The most recent issue of The Christian Chronicle reports on the aftermath of Hurricane Katrina. The article recalls that there were amazing opportunities that God’s people responded to in the aftermath of Category 5 storm. In the first year following the storm Christians and churches bonded together to help strangers. I was also on the phone this week with a friend who spent a good amount of time in New Orleans during that first year working with the relief efforts. He recalls seeing a banner on the a neighborhood church from a different denomination that read “Thank you Churches of Christ.” He told me that the reputation of God’s people to help and serve was well known.

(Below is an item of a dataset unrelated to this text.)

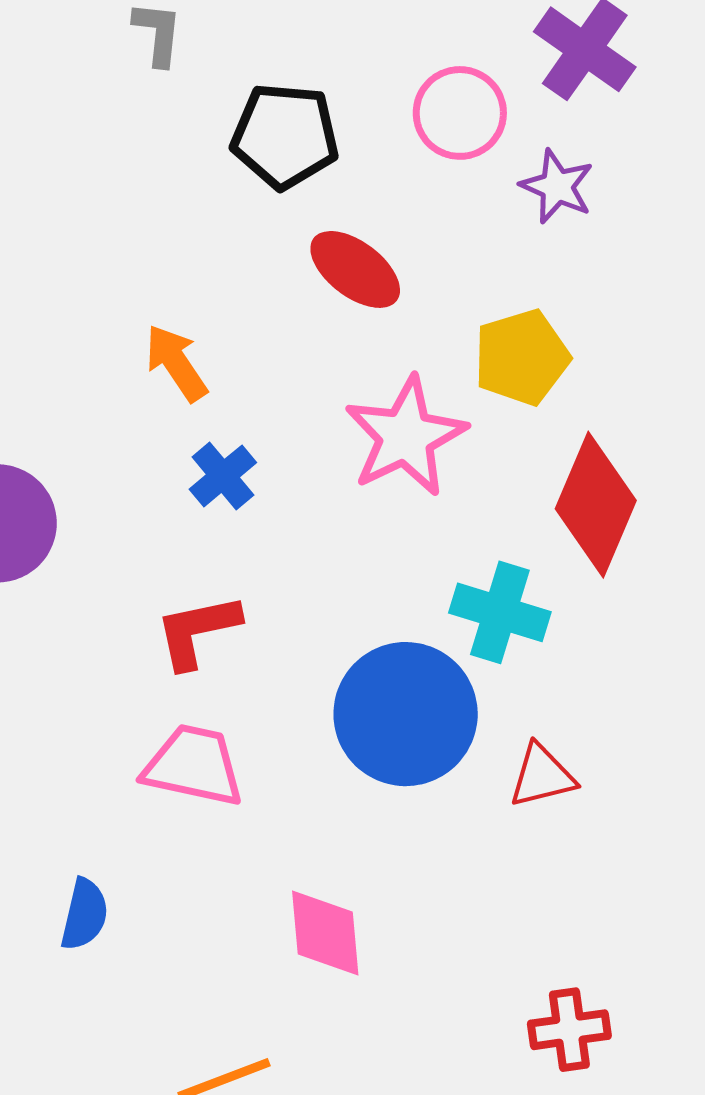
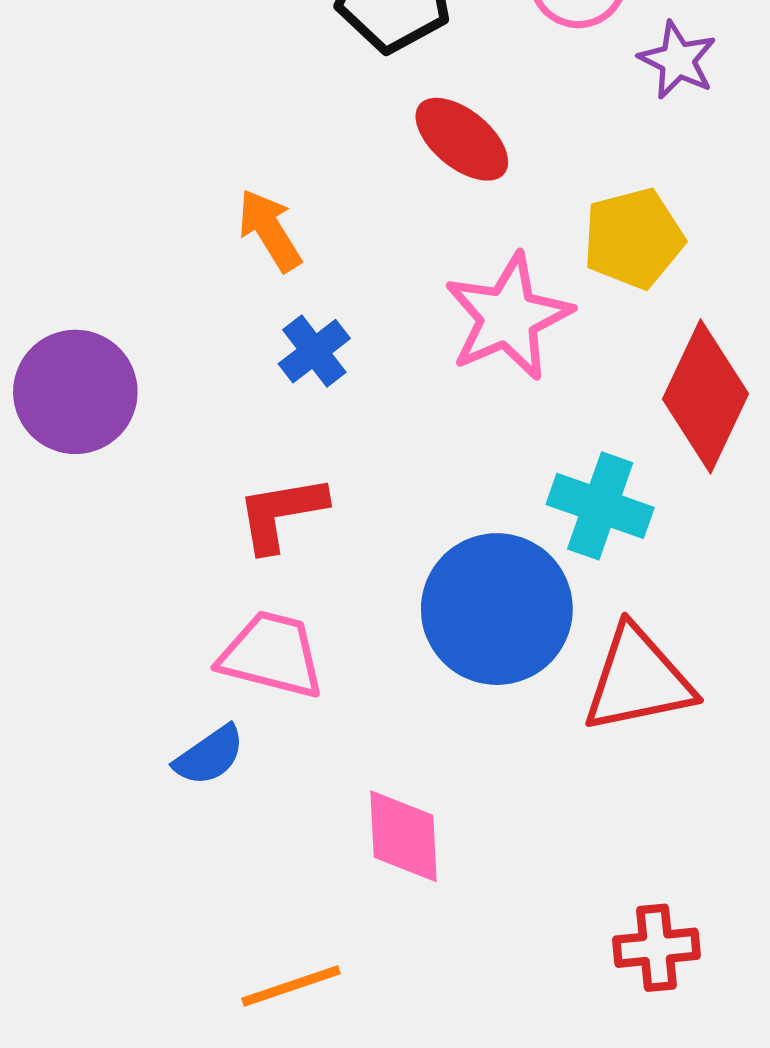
red triangle: (542, 776) -> (638, 680), size x1.6
blue semicircle: (84, 914) -> (209, 756), moved, turned 40

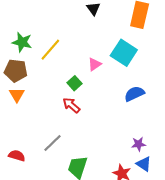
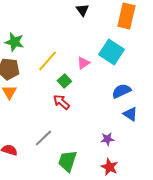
yellow line: (50, 50) -> (47, 61), moved
purple star: (139, 144) -> (107, 139), moved
blue triangle: (144, 164) -> (130, 114), moved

But returning to the article, even though some efforts continue, there is the unfortunate reality that many of the congregations that responded quickly have split. The leader of one relief effort is quoted: “I am aware of several churches that experienced [church] splits and more because of differences of ministry and direction.” How does it happen that churches that give themselves to Christ-like sacrifice in the name of love, suddenly divide and disintegrate over problems like mattresses and canned goods stored in the worship center? The stress and pressure of relief certainly intensified disagreements and tensions that were already present. And then there’s the work of the enemy – Satan’s role is not to be underestimated.

Unfortunately, stories like these are not unique to the national tragedy of Hurricane Katrina.

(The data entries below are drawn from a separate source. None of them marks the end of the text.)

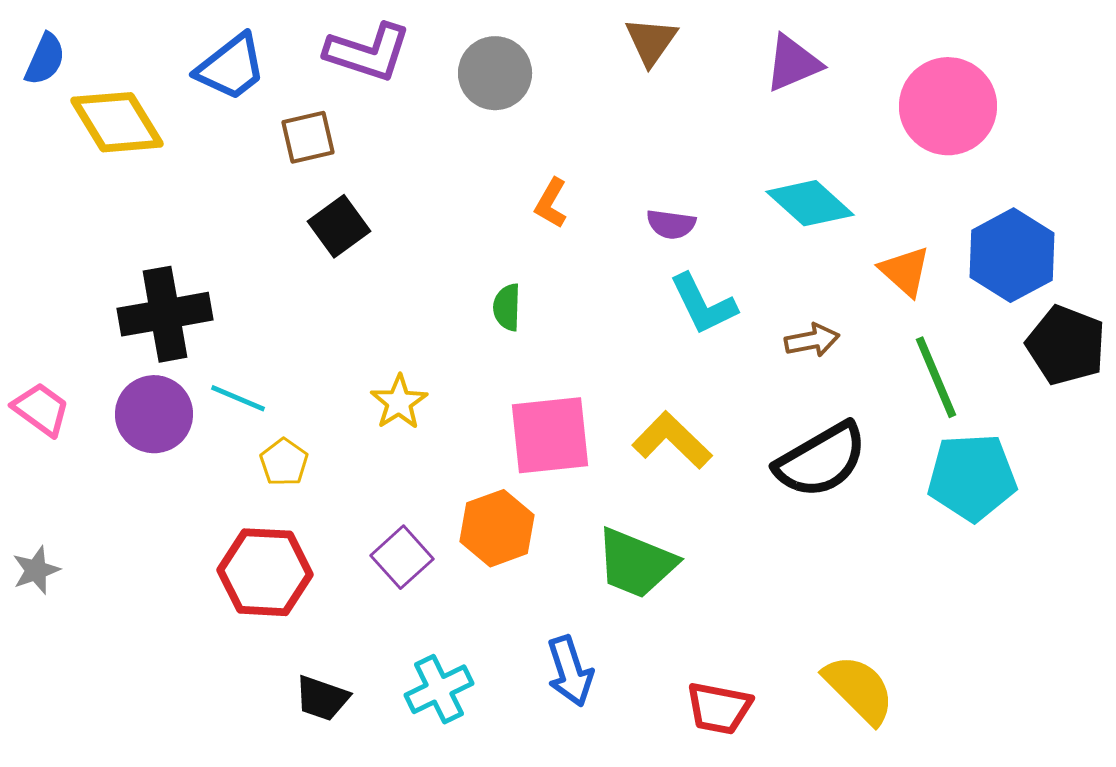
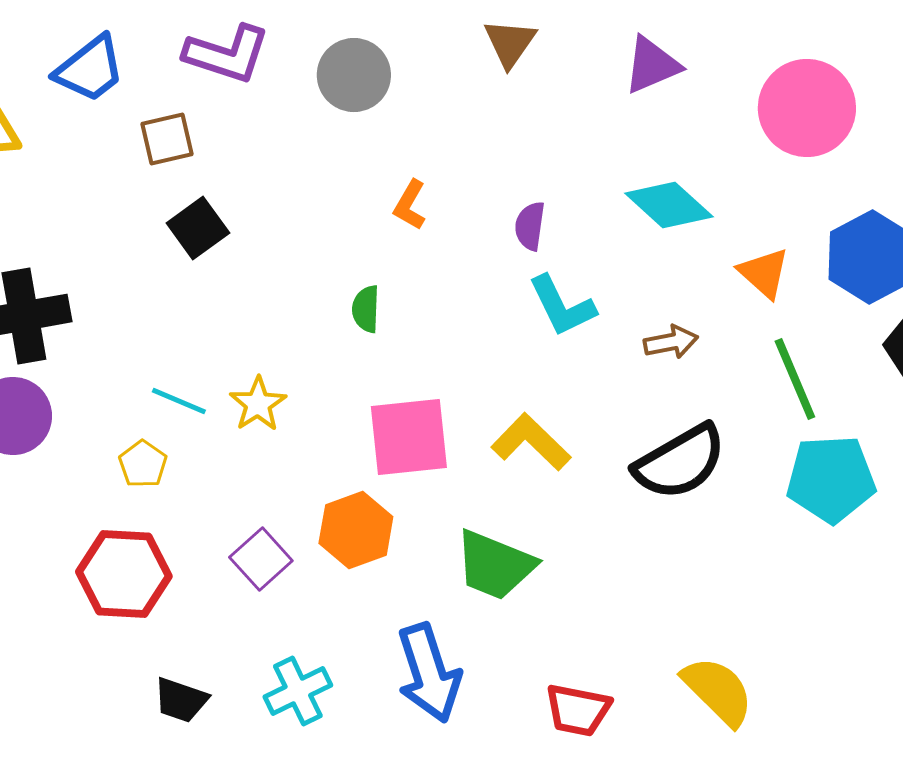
purple semicircle: (671, 224) -> (530, 226), turned 90
cyan line: (238, 398) -> (179, 401), moved
blue arrow: (570, 671) -> (429, 673), size x1.4

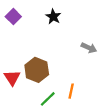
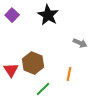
black star: (53, 17) -> (48, 15), size x1.5
orange line: (71, 91) -> (69, 74), moved

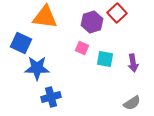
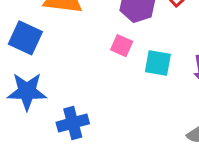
blue star: (37, 68) -> (27, 91), moved

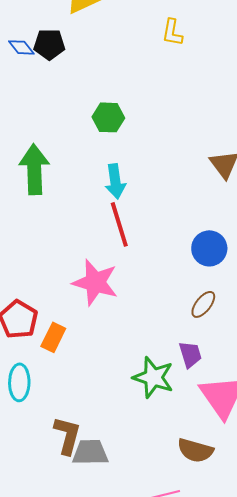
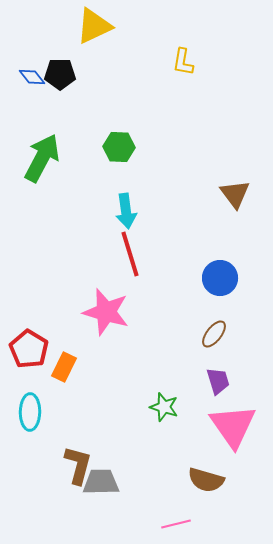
green arrow: (34, 169) -> (42, 158), moved, turned 30
purple trapezoid: (190, 354) -> (218, 381), moved
green star: (153, 377) -> (164, 407), size x0.7

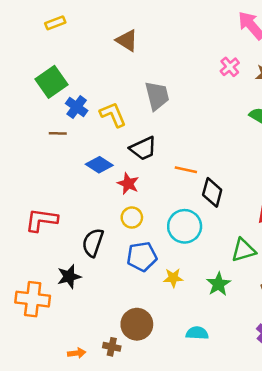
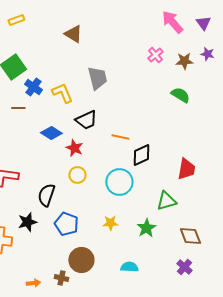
black diamond: (212, 192) -> (141, 155), turned 50
blue pentagon: (142, 256) -> (66, 224), moved, turned 30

[Second Illustration – Failed Outreach Ministry]

[Third Illustration – Bus Ministry Conflict]

I do not mention these stories to shame the sincere Christians who have been so wounded, rather to engage us to consider how such things happen and how do we guard against it. Once again, the ancient wisdom of God’s word speaks to us as powerfully as it did thousands of years in the past.

13You, my brothers, were called to be free. But do not use your freedom to indulge the sinful nature; rather, serve one another in love. 14The entire law is summed up in a single command: "Love your neighbor as yourself." 15If you keep on biting and devouring each other, watch out or you will be destroyed by each other.

This is Paul’s first statement about loving one another. We are free and the proper exercise of that freedom is to love one another and not to demand privilege. Furthermore, there is a sort of danger of “spiritual cannibalism” that results in the sort of spiritual death and wounding described in the recent examples.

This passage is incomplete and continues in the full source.